3.17. Uit het voorgaande volgt dat verweerder voor periode 1 enkel bevoegd was de bijstand van eiser op grond van artikel 54, derde lid, aanhef en onder a, van de Wwb in te trekken over de periodes van juli tot en met oktober 2003, december 2003, april en juni tot en met december 2004, januari tot en met maart 2005, juni en december 2005, januari 2006, maart tot en met juni 2006, augustus en oktober tot en met december 2006, januari en februari 2007 en april tot en met juni 2007.
3.18. De rechtbank zal vervolgens de intrekking over periode 2 beoordelen. Over deze periode heeft verweerder aan de intrekking ten grondslag gelegd dat aan de hand van de alsnog bekend geworden informatie, zijnde het saldo op de bankrekening van eiser en de waarde van de op naam van eiser staande motorvoertuigen, eiser wegens vermogensoverschrijding geen recht op bijstand had en voor zover het vermogen niet wordt overschreden, het recht op bijstand niet kan worden vastgesteld.
3.19. Niet in geschil is dat op 20 september 2007 een bedrag van € 15.764,60 op de bankrekening van eiser is bijgeschreven vanwege de ontvangst van de afkoopsom van een levensverzekering en dat eiser dit bedrag had moeten melden. Ook is niet in geschil dat eiser de op zijn naam staande motorvoertuigen had moeten melden.
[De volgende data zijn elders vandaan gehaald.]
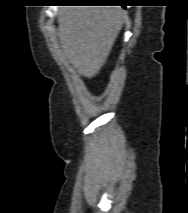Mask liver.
I'll return each instance as SVG.
<instances>
[{
	"label": "liver",
	"instance_id": "6515ba94",
	"mask_svg": "<svg viewBox=\"0 0 188 213\" xmlns=\"http://www.w3.org/2000/svg\"><path fill=\"white\" fill-rule=\"evenodd\" d=\"M126 19L121 6H68L59 13L61 48L80 75L99 73Z\"/></svg>",
	"mask_w": 188,
	"mask_h": 213
}]
</instances>
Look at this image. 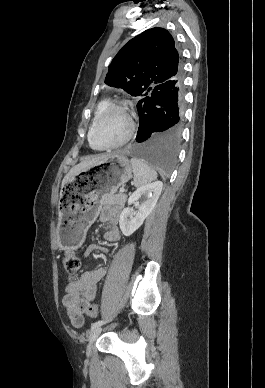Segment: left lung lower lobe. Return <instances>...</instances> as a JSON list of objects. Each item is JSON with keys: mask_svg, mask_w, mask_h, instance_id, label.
<instances>
[{"mask_svg": "<svg viewBox=\"0 0 265 388\" xmlns=\"http://www.w3.org/2000/svg\"><path fill=\"white\" fill-rule=\"evenodd\" d=\"M183 75L160 84L137 103L139 128L131 154L163 171L175 163L183 123Z\"/></svg>", "mask_w": 265, "mask_h": 388, "instance_id": "1", "label": "left lung lower lobe"}]
</instances>
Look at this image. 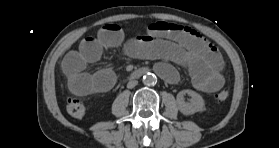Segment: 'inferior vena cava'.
I'll use <instances>...</instances> for the list:
<instances>
[{
	"label": "inferior vena cava",
	"mask_w": 279,
	"mask_h": 148,
	"mask_svg": "<svg viewBox=\"0 0 279 148\" xmlns=\"http://www.w3.org/2000/svg\"><path fill=\"white\" fill-rule=\"evenodd\" d=\"M137 84H138V81H136V80H131V81L128 82L127 88H130V89H131V88L135 87Z\"/></svg>",
	"instance_id": "obj_1"
}]
</instances>
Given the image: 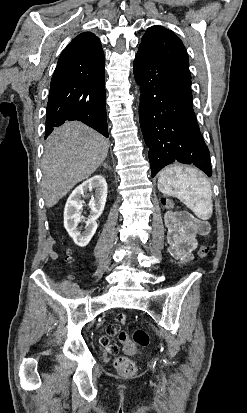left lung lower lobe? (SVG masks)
I'll list each match as a JSON object with an SVG mask.
<instances>
[{
    "mask_svg": "<svg viewBox=\"0 0 247 413\" xmlns=\"http://www.w3.org/2000/svg\"><path fill=\"white\" fill-rule=\"evenodd\" d=\"M134 75L141 87L139 119L152 177L173 162L194 164L210 177V154L193 110L191 77L140 50Z\"/></svg>",
    "mask_w": 247,
    "mask_h": 413,
    "instance_id": "left-lung-lower-lobe-1",
    "label": "left lung lower lobe"
}]
</instances>
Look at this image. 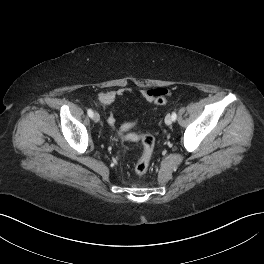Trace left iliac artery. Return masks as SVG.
Segmentation results:
<instances>
[{
    "instance_id": "obj_1",
    "label": "left iliac artery",
    "mask_w": 264,
    "mask_h": 264,
    "mask_svg": "<svg viewBox=\"0 0 264 264\" xmlns=\"http://www.w3.org/2000/svg\"><path fill=\"white\" fill-rule=\"evenodd\" d=\"M176 118H177V114H176V112H173V113H172V120L175 121Z\"/></svg>"
}]
</instances>
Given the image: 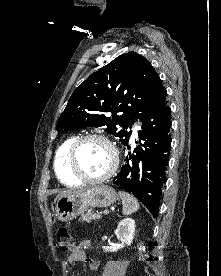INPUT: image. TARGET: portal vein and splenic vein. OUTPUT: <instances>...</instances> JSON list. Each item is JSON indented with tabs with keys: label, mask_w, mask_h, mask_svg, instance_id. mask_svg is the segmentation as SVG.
Returning a JSON list of instances; mask_svg holds the SVG:
<instances>
[{
	"label": "portal vein and splenic vein",
	"mask_w": 221,
	"mask_h": 276,
	"mask_svg": "<svg viewBox=\"0 0 221 276\" xmlns=\"http://www.w3.org/2000/svg\"><path fill=\"white\" fill-rule=\"evenodd\" d=\"M108 213H109L108 210L103 211V214H108Z\"/></svg>",
	"instance_id": "1"
}]
</instances>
3.20. De rechtbank stelt op basis van de gedingstukken vast dat verweerder het vermogen van eiser bij aanvang van de bijstand in november 2002 heeft vastgesteld op € 3.360,94 negatief. Dit betekent dat het vermogen van eiser binnen een onafgebroken periode van bijstandsverlening kon toenemen met de voor hem van toepassing zijnde vermogensgrens die op 20 september 2007 € 5.245,00 bedroeg. Verweerder heeft derhalve terecht vastgesteld dat eiser met ingang van 20 september 2007 door de ontvangst van het bedrag van € 15.764,60 vanwege overschrijding van de vermogensgrens geen recht op bijstand had. Voor het standpunt van eiser dat de ontvangen afkoopsom gesaldeerd moet worden met de aanwezige schuld van € 8.400,-- ziet de rechtbank in artikel 34 van de Wwb geen aanknopingspunten. Ook uit de uitspraak van de CRvB van 23 december 2008 (LJN BH0415), zie r.o. 4.5, blijkt dat er geen ruimte is om een vermogenstoename tijdens de bijstandsverlening te salderen met een schuld. Van enig buitenwettelijk begunstigend beleid van verweerder op dit punt is de rechtbank evenmin gebleken.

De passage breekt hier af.